Available data:

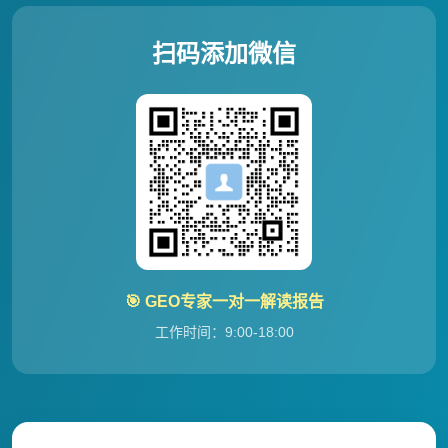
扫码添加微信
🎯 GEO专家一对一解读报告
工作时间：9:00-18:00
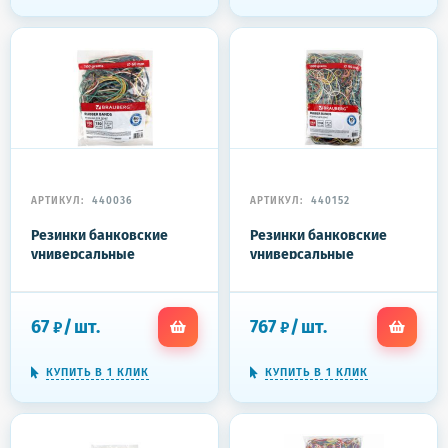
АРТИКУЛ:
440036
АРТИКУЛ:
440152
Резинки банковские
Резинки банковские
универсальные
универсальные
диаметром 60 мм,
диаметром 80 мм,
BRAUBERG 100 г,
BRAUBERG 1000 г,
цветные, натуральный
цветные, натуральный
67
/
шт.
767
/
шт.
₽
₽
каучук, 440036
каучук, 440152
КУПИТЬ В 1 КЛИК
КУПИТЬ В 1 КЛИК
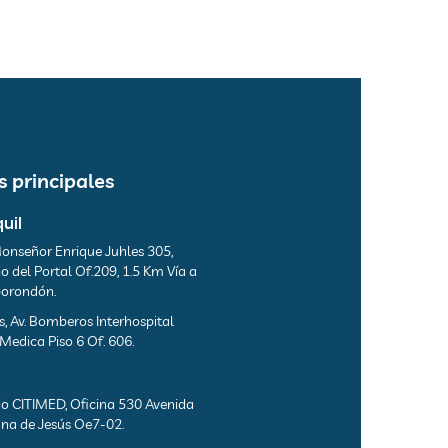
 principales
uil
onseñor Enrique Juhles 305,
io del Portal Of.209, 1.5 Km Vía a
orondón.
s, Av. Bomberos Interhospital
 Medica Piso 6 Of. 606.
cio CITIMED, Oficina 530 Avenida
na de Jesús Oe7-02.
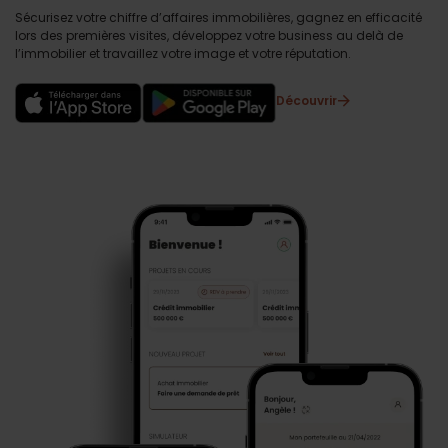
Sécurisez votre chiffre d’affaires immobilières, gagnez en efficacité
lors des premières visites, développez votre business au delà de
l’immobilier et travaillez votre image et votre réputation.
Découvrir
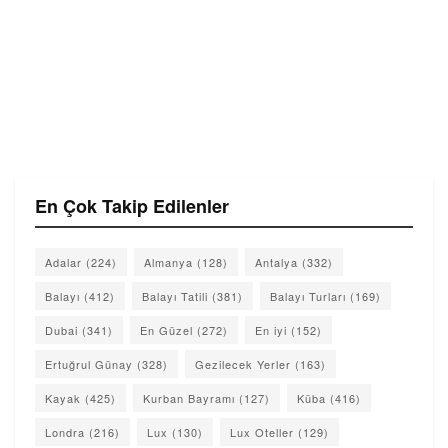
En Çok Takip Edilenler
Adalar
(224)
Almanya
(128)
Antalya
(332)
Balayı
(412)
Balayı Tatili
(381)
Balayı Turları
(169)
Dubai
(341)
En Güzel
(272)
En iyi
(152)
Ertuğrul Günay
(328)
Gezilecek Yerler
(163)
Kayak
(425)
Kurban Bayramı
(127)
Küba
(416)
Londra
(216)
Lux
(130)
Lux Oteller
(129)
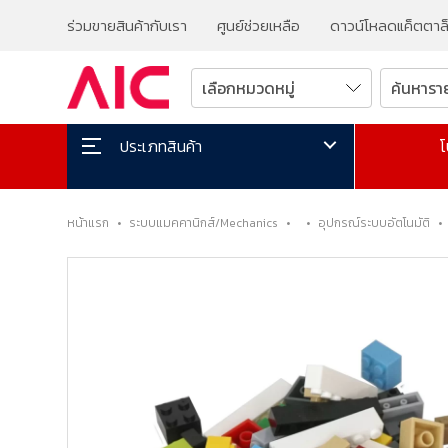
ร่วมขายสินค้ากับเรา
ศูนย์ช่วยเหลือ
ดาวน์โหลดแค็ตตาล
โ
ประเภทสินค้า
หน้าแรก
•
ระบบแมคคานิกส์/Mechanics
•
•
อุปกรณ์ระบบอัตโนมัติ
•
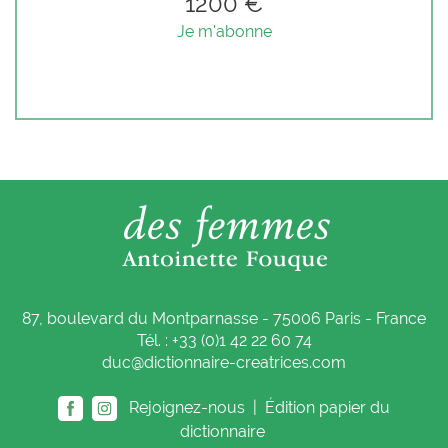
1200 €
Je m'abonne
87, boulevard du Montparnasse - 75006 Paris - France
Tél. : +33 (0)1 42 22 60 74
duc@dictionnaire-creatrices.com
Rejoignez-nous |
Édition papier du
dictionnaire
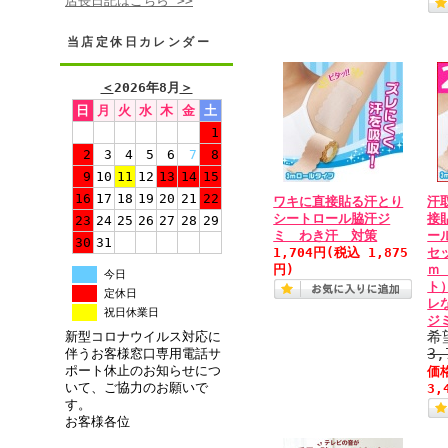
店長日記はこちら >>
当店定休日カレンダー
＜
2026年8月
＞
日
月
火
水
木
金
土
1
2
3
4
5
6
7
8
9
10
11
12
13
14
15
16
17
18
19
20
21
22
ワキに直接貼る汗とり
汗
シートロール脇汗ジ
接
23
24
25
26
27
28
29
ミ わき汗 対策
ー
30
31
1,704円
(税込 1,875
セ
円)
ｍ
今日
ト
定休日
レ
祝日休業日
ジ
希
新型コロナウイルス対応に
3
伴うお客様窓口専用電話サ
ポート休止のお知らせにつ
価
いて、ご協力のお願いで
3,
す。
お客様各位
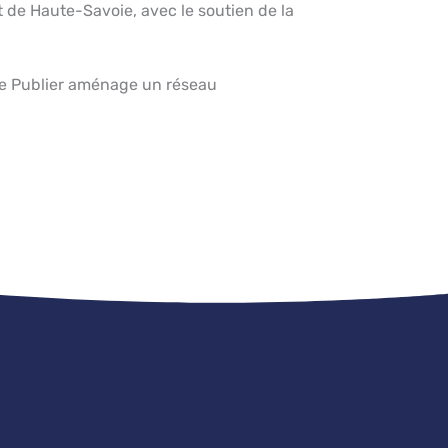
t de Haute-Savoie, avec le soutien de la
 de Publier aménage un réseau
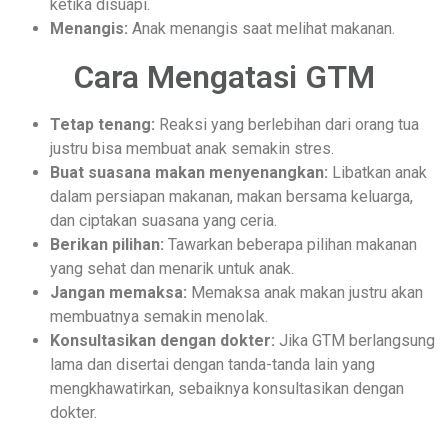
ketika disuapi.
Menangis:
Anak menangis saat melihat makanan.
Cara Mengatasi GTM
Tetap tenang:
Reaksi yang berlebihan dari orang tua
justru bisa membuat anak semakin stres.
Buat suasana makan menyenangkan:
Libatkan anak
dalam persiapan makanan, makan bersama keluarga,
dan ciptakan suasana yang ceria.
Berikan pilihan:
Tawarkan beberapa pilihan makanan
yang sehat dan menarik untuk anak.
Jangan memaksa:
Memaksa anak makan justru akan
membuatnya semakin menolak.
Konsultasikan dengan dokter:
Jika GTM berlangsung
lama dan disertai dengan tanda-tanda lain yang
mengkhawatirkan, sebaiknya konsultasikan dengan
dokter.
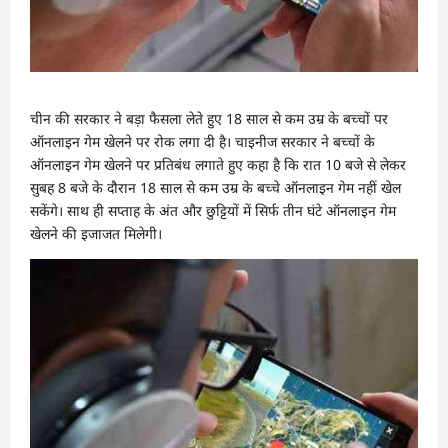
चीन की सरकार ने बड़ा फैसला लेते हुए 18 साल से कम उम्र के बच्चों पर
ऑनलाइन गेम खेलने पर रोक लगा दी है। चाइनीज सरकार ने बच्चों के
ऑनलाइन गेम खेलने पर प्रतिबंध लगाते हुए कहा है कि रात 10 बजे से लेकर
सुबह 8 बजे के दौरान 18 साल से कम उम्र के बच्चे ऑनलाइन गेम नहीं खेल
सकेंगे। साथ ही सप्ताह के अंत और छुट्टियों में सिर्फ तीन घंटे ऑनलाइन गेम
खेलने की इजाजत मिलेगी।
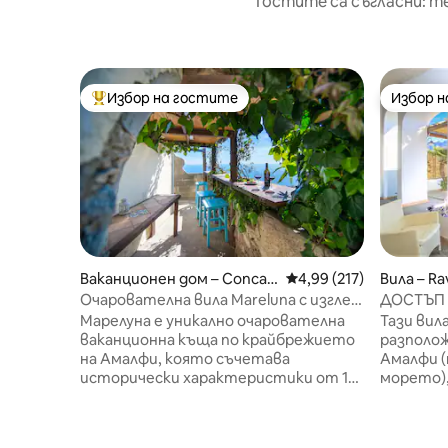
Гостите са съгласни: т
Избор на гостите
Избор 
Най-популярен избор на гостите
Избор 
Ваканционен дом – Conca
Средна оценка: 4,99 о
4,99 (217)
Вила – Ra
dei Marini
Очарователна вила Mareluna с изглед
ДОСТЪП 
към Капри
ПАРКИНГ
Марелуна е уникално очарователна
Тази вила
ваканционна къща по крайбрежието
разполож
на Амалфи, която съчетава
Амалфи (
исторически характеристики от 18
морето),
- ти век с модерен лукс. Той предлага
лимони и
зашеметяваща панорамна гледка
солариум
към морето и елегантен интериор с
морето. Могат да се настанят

What the task asks:
The output should consist of every entry above, printed exactly, with the images removed.

Response:
扫码添加微信
🎯 GEO专家一对一解读报告
工作时间：9:00-18:00
АРТИКУЛ:
440036
АРТИКУЛ:
440152
Резинки банковские
Резинки банковские
универсальные
универсальные
диаметром 60 мм,
диаметром 80 мм,
BRAUBERG 100 г,
BRAUBERG 1000 г,
цветные, натуральный
цветные, натуральный
67
/
шт.
767
/
шт.
₽
₽
каучук, 440036
каучук, 440152
КУПИТЬ В 1 КЛИК
КУПИТЬ В 1 КЛИК
 principales
uil
onseñor Enrique Juhles 305,
io del Portal Of.209, 1.5 Km Vía a
orondón.
s, Av. Bomberos Interhospital
 Medica Piso 6 Of. 606.
cio CITIMED, Oficina 530 Avenida
na de Jesús Oe7-02.
Sécurisez votre chiffre d’affaires immobilières, gagnez en efficacité
lors des premières visites, développez votre business au delà de
l’immobilier et travaillez votre image et votre réputation.
Découvrir
En Çok Takip Edilenler
Adalar
(224)
Almanya
(128)
Antalya
(332)
Balayı
(412)
Balayı Tatili
(381)
Balayı Turları
(169)
Dubai
(341)
En Güzel
(272)
En iyi
(152)
Ertuğrul Günay
(328)
Gezilecek Yerler
(163)
Kayak
(425)
Kurban Bayramı
(127)
Küba
(416)
Londra
(216)
Lux
(130)
Lux Oteller
(129)
ร่วมขายสินค้ากับเรา
ศูนย์ช่วยเหลือ
ดาวน์โหลดแค็ตตาล
โ
ประเภทสินค้า
หน้าแรก
•
ระบบแมคคานิกส์/Mechanics
•
•
อุปกรณ์ระบบอัตโนมัติ
•
1200 €
Je m'abonne
87, boulevard du Montparnasse - 75006 Paris - France
Tél. : +33 (0)1 42 22 60 74
duc@dictionnaire-creatrices.com
Rejoignez-nous |
Édition papier du
dictionnaire
店長日記はこちら >>
当店定休日カレンダー
＜
2026年8月
＞
日
月
火
水
木
金
土
1
2
3
4
5
6
7
8
9
10
11
12
13
14
15
16
17
18
19
20
21
22
ワキに直接貼る汗とり
汗
シートロール脇汗ジ
接
23
24
25
26
27
28
29
ミ わき汗 対策
ー
30
31
1,704円
(税込 1,875
セ
円)
ｍ
今日
ト
定休日
レ
祝日休業日
ジ
希
新型コロナウイルス対応に
3
伴うお客様窓口専用電話サ
ポート休止のお知らせにつ
価
いて、ご協力のお願いで
3,
す。
お客様各位
t de Haute-Savoie, avec le soutien de la
 de Publier aménage un réseau
ketika disuapi.
Menangis:
Anak menangis saat melihat makanan.
Cara Mengatasi GTM
Tetap tenang:
Reaksi yang berlebihan dari orang tua
justru bisa membuat anak semakin stres.
Buat suasana makan menyenangkan:
Libatkan anak
dalam persiapan makanan, makan bersama keluarga,
dan ciptakan suasana yang ceria.
Berikan pilihan:
Tawarkan beberapa pilihan makanan
yang sehat dan menarik untuk anak.
Jangan memaksa:
Memaksa anak makan justru akan
membuatnya semakin menolak.
Konsultasikan dengan dokter:
Jika GTM berlangsung
lama dan disertai dengan tanda-tanda lain yang
mengkhawatirkan, sebaiknya konsultasikan dengan
dokter.
चीन की सरकार ने बड़ा फैसला लेते हुए 18 साल से कम उम्र के बच्चों पर
ऑनलाइन गेम खेलने पर रोक लगा दी है। चाइनीज सरकार ने बच्चों के
ऑनलाइन गेम खेलने पर प्रतिबंध लगाते हुए कहा है कि रात 10 बजे से लेकर
सुबह 8 बजे के दौरान 18 साल से कम उम्र के बच्चे ऑनलाइन गेम नहीं खेल
सकेंगे। साथ ही सप्ताह के अंत और छुट्टियों में सिर्फ तीन घंटे ऑनलाइन गेम
खेलने की इजाजत मिलेगी।
Гостите са съгласни: т
Избор на гостите
Избор 
Най-популярен избор на гостите
Избор 
Ваканционен дом – Conca
Средна оценка: 4,99 о
4,99 (217)
Вила – Ra
dei Marini
Очарователна вила Mareluna с изглед
ДОСТЪП 
към Капри
ПАРКИНГ
Марелуна е уникално очарователна
Тази вила
ваканционна къща по крайбрежието
разполож
на Амалфи, която съчетава
Амалфи (
исторически характеристики от 18
морето),
- ти век с модерен лукс. Той предлага
лимони и
зашеметяваща панорамна гледка
солариум
към морето и елегантен интериор с
морето. Могат да се настанят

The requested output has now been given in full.